Two-Thirds of a Ghost
Page 20
Basil changed his clothes for the dinner, always a full-dress affair, then settled himself before the fire in the old library with the pith-white paneling and crimson curtains that had so many associations with past cases he had solved. None of them, he thought now, had been quite so puzzling as the deceptively simple murder of the man known as Amos Cottle.
The tangible evidence was spread out on his coffee table, the things that he and Avery had rescued from the burning house—the ring, the purse, the thimble, the lock of hair, the first editions of Amos’s four published novels, the carbon of his unpublished novel, the scrapbooks with their clippings of reviews and advertisements and the folder with its letters and contracts.
He had not had time to read all the five long books. While he waited for Alec, he decided to glance at Passionate Pilgrim once more.

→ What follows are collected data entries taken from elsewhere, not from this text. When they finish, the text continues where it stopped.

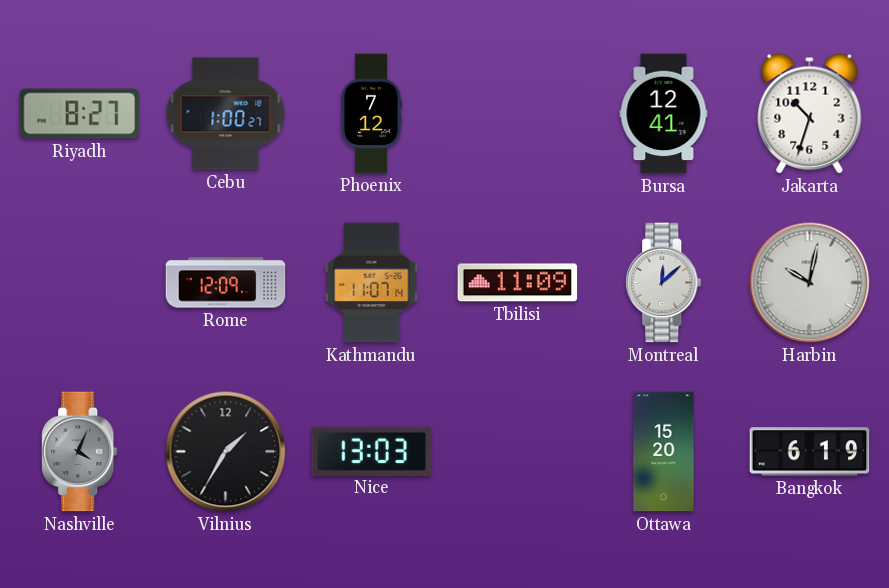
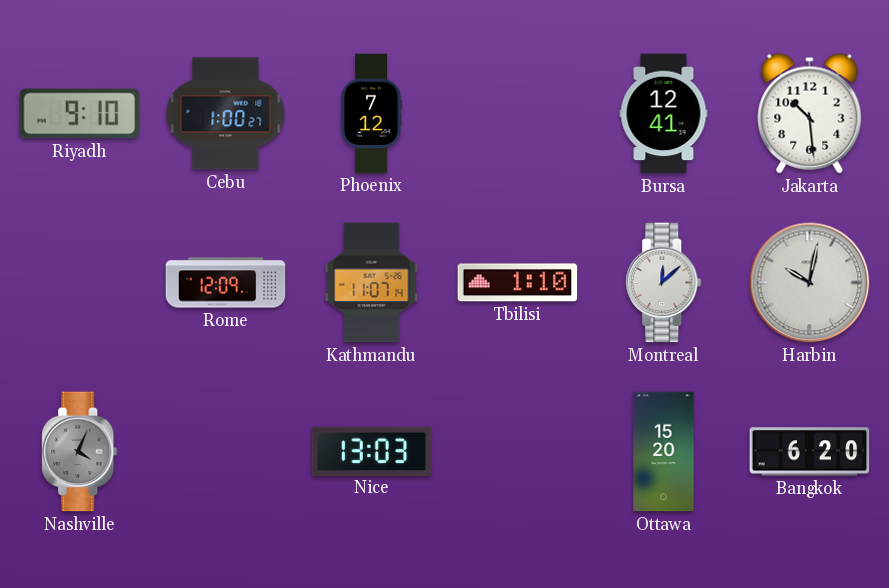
Riyadh: 8:27 -> 9:10
Jakarta: 10:33 -> 10:29
Tbilisi: 11:09 -> 1:10
Vilnius: 1:35 -> none
Bangkok: 6:19 -> 6:20
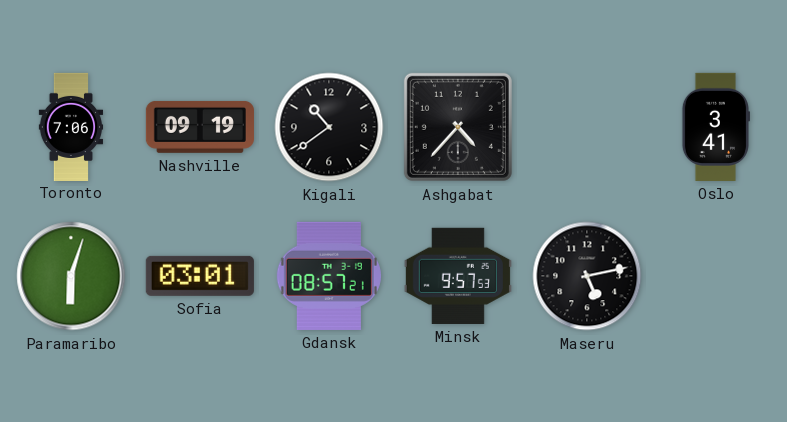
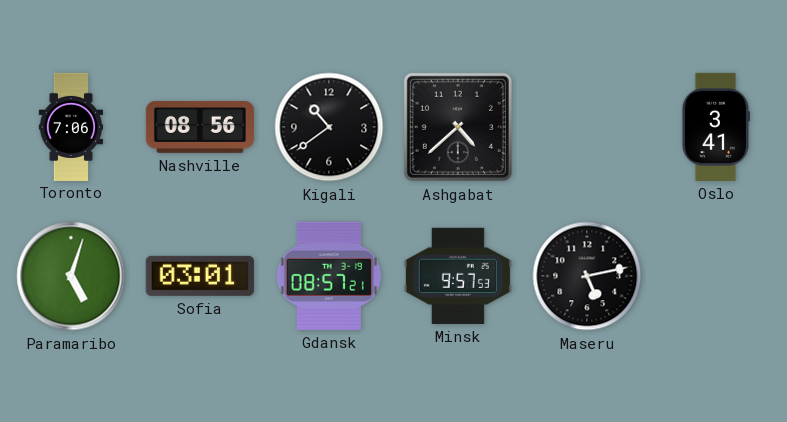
Nashville: 09:19 -> 08:56
Ashgabat: 4:37 -> 4:38
Paramaribo: 6:03 -> 5:03
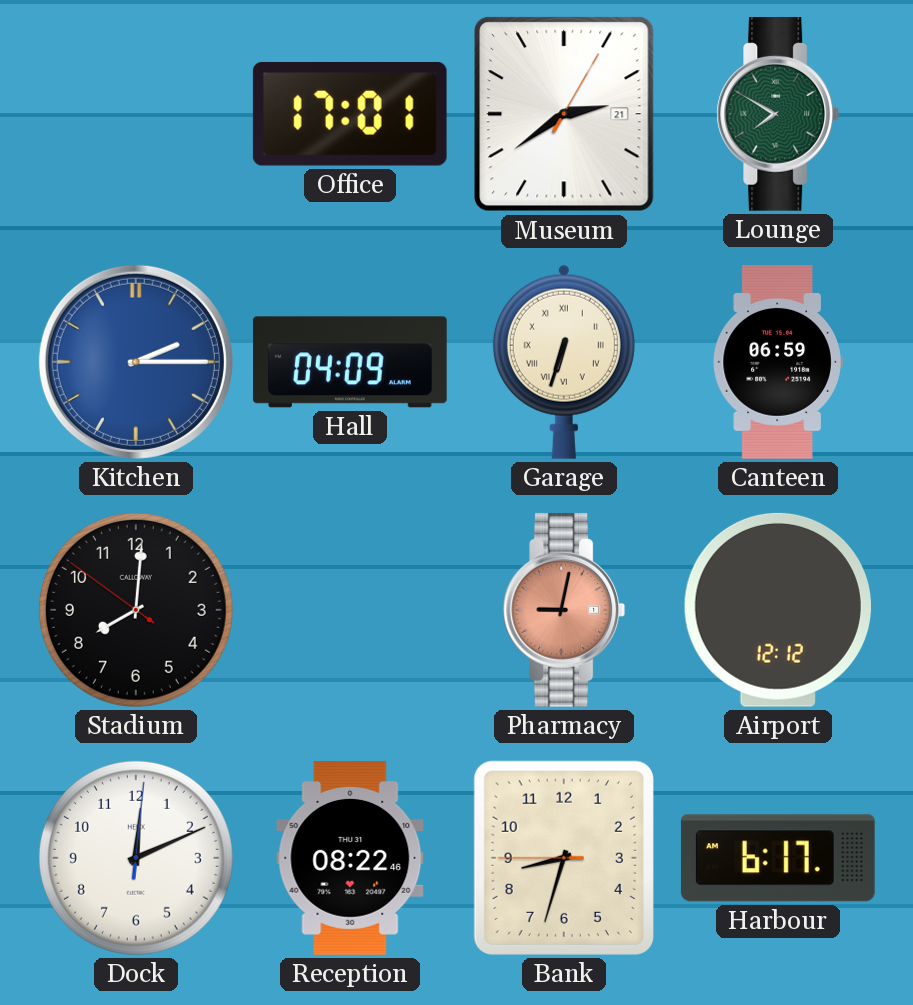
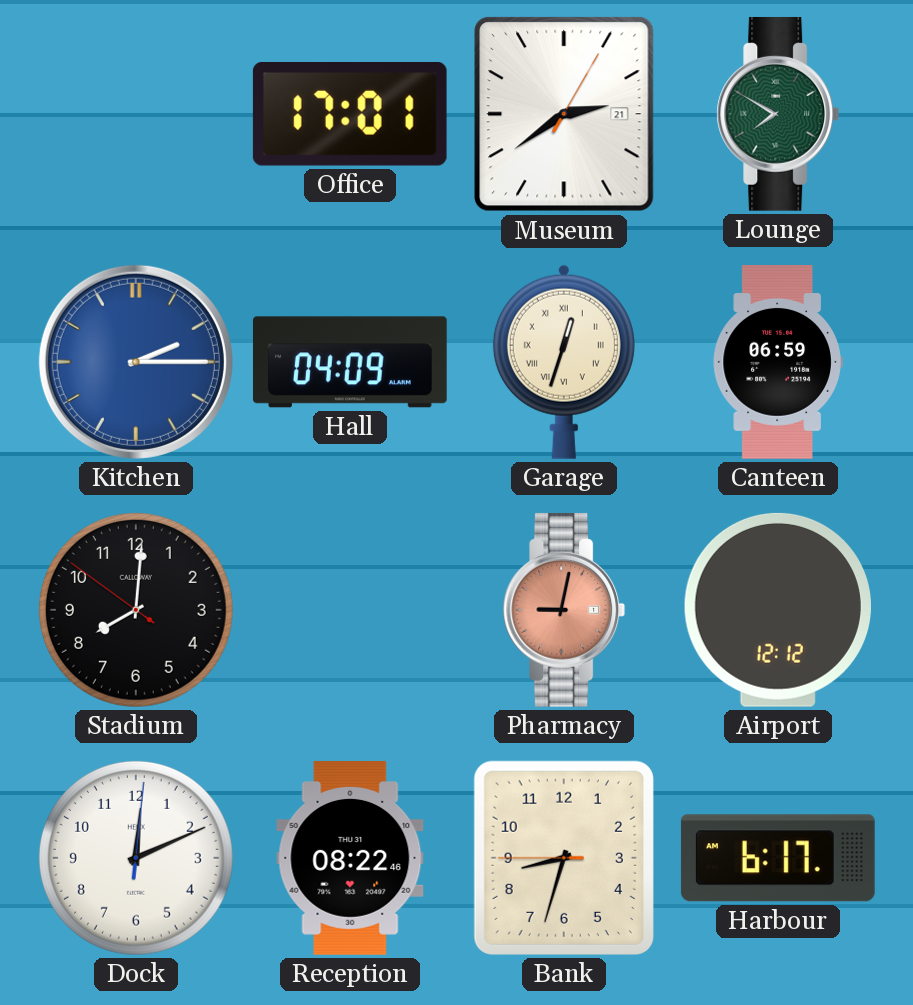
Garage: 6:33 -> 12:33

The fire purred, the wind rattled the window frames, the rain hissed at the panes and he read on, more and more absorbed in the dead man’s narrative. Things he had not noticed before began to take on new significance. There was a pencil in his hand. Now and then he marked a passage by drawing a light line along the margin. One paragraph sent him back to Lepton’s review of Passionate Pilgrim and he marked a paragraph in the review with a double line.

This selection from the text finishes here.